• TASK: In the records that follow, show each line where the word "have" is present.

# # # # #

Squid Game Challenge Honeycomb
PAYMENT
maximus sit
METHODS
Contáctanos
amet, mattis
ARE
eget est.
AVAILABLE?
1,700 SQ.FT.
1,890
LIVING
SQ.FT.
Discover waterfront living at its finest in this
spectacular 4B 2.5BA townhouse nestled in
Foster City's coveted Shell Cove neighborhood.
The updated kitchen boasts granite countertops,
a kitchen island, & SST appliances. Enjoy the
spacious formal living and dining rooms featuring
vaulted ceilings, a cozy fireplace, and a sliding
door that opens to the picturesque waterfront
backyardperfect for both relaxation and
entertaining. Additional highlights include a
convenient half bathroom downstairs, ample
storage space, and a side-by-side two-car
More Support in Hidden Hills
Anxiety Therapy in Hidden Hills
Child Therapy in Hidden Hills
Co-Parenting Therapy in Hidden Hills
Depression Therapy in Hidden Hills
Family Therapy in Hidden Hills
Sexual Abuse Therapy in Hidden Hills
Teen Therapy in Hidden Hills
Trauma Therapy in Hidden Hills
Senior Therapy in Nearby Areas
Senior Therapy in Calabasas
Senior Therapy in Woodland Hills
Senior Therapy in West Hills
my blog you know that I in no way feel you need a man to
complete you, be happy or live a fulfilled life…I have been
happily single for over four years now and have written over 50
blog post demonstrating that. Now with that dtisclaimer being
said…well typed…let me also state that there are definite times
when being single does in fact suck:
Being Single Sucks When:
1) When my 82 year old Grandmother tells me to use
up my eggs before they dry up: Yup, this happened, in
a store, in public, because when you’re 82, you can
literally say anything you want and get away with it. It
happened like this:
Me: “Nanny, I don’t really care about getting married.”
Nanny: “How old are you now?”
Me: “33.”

# # # # #

• SOLUTION TO THIS TASK:
complete you, be happy or live a fulfilled life…I have been
happily single for over four years now and have written over 50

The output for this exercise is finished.